I'm not a coffee expert, but a bit of an addict and lover of good coffee. When I lived in Western Australia, I used to get my coffee from Five Senses. I had a somewhat unhealthy obsession with their AM Blend (http://www.fivesenses.com.au/shop/coffee/category/blends/am-blend).

Now that I'm back in the UK (London), I haven't been able to find anything that tastes as good. I'm hoping someone will be able to suggest somewhere that I can get something that tastes similar.

Here's what they say about it on the website:



> A.M. is a rich and feisty wake up call. Made with a glorious mix of beans from the mountainous villages of PNG and the mountains of Costa Rica, blended with beans from the Andes in Colombia and Costa Rica, this is a truly international coffee. A feisty coffee indeed, this is not one to miss!


and



> CUPPING NOTES
> 
> With a rich, deep and heavy aroma upfront, followed by a very slight acidity, the AM blend hits the spot at any time of day! This puppy packs a big body and an amazingly smooth mouthfeel. Its buttery finish is similar to that of good quality dark chocolate - spicy, dark and satisfying in the extreme. With subtle hints of savoury flavours and a long-lasting, bittersweet cigar smoke finish, this is the jazz trio of coffees. Deep, dark and rich with a smoky aftertaste.
> 
> ...


Anything come to mind?

Martin


----------



## RolandG (Jul 25, 2010)

Disclaimer - I've never tried the coffees I'm suggesting - suggestions based purely on the calibre of roaster and their website descriptions (so if anyone else has tried these, please comment!):

James' Gourmet Colonel Grumpy's Chapin Blend

http://www.jamesgourmetcoffee.com/product.php?xProd=387&xSec=23

HasBean Breakfast Bomb

http://www.hasbean.co.uk/products/The-Breakfast-Bomb.html

Again, not coffee's I've drunk - sorry! What brew method are you using by the way?


----------



## optilude (Mar 12, 2011)

Hi,

Thanks for the suggestions! Will check them out.

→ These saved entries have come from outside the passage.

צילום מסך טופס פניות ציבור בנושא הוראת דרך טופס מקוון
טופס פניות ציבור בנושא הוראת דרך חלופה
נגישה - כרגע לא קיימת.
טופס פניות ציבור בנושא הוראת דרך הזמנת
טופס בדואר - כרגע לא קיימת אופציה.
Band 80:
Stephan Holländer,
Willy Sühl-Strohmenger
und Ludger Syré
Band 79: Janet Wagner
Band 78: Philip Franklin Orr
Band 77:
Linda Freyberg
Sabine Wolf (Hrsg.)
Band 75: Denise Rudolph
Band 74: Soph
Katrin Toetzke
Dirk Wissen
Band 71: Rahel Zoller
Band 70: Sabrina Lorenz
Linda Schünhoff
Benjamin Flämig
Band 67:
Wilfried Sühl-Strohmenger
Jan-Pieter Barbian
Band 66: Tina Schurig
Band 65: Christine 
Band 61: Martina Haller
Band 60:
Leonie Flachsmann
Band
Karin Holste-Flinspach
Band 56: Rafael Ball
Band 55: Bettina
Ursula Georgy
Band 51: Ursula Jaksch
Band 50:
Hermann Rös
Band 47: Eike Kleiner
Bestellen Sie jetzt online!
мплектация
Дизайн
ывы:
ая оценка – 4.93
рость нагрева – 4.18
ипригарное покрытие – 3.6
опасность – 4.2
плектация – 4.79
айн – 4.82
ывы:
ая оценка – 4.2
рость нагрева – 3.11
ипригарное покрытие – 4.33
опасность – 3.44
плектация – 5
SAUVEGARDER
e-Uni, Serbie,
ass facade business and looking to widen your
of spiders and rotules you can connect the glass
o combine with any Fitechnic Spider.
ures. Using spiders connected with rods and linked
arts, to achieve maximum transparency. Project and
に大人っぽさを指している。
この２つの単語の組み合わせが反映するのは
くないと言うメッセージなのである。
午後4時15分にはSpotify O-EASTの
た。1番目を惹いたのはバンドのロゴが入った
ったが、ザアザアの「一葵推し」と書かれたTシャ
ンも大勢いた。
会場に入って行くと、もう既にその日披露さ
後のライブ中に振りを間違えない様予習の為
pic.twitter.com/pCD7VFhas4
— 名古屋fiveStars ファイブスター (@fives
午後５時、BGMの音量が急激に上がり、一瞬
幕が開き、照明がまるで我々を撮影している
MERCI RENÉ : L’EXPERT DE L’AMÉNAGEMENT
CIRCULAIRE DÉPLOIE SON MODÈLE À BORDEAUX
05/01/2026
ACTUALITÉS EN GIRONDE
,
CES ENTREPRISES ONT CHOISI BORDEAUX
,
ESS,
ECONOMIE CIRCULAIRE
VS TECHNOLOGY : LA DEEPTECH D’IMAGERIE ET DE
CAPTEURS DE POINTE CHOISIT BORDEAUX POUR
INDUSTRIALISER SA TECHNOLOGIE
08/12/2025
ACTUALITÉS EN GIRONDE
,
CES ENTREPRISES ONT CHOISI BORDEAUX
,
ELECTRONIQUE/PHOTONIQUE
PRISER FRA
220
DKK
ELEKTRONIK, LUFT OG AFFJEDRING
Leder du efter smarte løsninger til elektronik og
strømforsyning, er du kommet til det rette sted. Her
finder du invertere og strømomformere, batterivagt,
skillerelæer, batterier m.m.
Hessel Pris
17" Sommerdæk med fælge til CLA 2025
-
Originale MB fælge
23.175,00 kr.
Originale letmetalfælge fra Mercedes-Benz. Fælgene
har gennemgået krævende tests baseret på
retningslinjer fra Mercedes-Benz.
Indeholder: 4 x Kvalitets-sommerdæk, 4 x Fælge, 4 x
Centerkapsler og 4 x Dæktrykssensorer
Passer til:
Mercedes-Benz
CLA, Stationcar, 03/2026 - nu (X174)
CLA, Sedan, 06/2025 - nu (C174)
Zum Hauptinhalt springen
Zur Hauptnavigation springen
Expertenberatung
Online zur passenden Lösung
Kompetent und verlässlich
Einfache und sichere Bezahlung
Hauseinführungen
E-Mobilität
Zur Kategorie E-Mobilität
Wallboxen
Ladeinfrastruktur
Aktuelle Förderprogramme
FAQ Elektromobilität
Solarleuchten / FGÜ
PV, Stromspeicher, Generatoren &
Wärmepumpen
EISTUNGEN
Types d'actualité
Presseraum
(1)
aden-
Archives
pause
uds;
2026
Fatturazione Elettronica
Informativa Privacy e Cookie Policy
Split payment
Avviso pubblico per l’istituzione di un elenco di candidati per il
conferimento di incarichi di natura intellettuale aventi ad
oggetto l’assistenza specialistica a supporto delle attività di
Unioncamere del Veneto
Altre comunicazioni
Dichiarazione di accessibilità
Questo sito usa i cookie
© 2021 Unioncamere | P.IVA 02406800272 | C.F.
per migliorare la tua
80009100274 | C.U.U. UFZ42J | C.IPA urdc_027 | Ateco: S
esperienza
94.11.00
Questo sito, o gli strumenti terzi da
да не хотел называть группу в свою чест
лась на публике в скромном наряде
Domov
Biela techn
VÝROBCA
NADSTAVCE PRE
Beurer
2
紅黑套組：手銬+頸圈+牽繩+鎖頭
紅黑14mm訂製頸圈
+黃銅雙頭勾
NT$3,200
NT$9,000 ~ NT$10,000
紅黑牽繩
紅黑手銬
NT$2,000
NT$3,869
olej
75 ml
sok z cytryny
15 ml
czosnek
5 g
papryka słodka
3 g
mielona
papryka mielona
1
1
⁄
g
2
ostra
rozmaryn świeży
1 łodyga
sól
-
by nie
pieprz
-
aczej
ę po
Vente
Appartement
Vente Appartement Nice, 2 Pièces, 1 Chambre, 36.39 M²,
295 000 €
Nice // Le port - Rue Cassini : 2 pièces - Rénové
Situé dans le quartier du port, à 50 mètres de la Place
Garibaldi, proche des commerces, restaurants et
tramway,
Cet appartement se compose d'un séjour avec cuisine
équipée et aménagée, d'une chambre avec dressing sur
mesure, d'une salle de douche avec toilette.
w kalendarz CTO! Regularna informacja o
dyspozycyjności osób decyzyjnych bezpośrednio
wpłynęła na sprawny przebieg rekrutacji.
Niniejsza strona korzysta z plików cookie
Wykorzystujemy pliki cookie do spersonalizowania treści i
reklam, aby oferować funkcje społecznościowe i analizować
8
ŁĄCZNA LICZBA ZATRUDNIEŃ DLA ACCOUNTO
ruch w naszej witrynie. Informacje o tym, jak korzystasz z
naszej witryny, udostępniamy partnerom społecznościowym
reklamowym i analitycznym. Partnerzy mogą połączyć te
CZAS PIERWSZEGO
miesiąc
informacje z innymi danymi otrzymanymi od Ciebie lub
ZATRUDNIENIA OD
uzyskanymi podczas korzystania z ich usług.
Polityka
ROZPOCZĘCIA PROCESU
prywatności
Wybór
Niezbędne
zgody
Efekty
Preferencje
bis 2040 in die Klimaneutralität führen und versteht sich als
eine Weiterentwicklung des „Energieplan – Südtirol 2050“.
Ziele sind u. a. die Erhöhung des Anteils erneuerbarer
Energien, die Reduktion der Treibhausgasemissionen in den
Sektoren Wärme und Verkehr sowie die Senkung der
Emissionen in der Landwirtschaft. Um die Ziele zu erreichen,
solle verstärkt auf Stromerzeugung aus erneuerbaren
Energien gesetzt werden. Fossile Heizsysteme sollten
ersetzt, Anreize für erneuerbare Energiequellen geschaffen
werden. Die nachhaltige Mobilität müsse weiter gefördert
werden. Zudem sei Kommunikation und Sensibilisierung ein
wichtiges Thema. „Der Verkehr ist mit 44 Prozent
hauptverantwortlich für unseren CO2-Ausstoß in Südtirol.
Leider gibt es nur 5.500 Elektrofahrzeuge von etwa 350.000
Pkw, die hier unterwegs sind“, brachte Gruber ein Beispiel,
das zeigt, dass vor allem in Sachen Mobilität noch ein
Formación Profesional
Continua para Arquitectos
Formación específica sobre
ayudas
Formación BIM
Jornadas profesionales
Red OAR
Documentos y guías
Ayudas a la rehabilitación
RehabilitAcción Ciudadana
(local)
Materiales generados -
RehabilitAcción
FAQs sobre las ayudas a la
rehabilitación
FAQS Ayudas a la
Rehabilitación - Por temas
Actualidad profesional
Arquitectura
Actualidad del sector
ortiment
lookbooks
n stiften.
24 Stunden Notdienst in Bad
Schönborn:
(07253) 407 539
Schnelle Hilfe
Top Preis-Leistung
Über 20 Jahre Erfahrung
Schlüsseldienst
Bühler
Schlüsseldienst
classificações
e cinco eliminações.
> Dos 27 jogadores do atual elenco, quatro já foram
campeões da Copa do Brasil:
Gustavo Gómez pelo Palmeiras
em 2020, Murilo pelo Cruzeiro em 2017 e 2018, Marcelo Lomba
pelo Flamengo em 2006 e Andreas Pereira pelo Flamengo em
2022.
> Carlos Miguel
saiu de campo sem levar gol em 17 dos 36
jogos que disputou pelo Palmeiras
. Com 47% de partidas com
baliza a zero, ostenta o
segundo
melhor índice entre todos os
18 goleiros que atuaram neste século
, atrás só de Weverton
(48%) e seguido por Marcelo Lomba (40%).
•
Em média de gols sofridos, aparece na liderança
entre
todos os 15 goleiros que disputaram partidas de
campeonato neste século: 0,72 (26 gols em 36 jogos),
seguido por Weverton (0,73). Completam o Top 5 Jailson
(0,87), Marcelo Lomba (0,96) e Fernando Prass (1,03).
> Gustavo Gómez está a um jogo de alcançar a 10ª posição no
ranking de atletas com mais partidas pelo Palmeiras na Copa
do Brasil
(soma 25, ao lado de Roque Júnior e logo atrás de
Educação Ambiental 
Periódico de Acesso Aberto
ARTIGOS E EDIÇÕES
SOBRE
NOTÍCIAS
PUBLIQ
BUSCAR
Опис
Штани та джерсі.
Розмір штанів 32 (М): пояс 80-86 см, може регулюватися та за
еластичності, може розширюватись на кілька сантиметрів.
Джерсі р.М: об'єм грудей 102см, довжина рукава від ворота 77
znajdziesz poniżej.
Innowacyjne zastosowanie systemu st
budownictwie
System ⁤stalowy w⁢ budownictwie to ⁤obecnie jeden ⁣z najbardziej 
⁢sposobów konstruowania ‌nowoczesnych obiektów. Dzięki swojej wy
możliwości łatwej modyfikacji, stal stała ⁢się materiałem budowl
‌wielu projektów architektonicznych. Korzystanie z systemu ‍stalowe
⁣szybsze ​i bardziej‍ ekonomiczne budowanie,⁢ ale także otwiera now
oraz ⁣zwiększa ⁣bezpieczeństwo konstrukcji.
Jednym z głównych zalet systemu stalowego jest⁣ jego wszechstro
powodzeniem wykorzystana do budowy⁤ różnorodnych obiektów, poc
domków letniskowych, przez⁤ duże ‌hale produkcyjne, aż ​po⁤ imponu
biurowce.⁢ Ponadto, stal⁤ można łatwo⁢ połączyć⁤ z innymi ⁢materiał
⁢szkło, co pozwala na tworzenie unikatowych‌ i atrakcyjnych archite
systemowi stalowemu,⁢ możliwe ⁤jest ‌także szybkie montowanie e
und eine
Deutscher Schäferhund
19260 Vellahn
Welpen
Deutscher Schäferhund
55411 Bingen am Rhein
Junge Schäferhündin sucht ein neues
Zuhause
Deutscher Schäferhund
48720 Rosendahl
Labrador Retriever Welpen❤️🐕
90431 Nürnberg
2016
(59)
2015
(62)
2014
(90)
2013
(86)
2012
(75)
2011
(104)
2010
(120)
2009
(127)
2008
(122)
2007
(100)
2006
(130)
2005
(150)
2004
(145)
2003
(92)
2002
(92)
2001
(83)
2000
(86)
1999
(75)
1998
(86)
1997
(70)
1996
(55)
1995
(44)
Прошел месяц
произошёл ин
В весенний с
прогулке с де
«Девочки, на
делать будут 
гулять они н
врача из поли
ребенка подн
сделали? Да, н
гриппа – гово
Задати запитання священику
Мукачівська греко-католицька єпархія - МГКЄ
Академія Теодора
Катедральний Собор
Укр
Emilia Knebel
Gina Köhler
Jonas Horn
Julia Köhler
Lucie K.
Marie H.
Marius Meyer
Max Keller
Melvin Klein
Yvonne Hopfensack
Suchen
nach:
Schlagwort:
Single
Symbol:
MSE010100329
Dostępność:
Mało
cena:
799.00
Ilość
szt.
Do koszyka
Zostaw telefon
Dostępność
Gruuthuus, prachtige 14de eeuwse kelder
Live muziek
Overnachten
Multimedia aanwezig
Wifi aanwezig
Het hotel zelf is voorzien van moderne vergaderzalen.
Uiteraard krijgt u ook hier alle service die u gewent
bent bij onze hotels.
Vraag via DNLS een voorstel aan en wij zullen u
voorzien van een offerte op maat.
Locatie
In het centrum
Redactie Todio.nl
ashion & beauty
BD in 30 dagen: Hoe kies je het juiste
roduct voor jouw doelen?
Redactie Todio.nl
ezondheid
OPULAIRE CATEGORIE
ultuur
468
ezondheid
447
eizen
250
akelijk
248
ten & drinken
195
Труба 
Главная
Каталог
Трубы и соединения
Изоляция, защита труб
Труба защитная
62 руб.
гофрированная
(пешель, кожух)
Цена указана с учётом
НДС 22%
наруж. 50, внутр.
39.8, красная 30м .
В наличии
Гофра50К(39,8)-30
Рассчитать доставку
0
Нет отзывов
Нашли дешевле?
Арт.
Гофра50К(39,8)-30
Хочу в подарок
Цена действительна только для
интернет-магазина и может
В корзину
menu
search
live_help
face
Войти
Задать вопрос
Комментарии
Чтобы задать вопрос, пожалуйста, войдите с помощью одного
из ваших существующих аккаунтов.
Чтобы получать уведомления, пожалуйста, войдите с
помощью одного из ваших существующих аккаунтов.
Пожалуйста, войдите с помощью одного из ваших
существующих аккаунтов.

I use an AeroPress and Dualit Burr 75002 grinder. Hardly impressive, I know, but still I think better than what I can buy in most cafes around here.

Martin


----------



## RolandG (Jul 25, 2010)

It's a good combo - I use a dualit for my brewed & filter coffee







London's got some very good coffee shops - varied too in their styles of offering - there's maps below, definitely worth trying a few - the baristas there might be able to give extra pointers towards beans that'll suit









WBC 2010 map

http://www.worldbaristachampionship.com/2010-london-coffee-map.html

UK Google Coffee Map

http://maps.google.com/maps/ms?ie=UTF8&hl=en&msa=0&msid=100504603781333782717.00044d6c0a754e8848d58&ll=51.529812,-0.070016&spn=0.003391,0.008025&z=17

London Coffee App

http://www.thelondoncoffeemap.com/


----------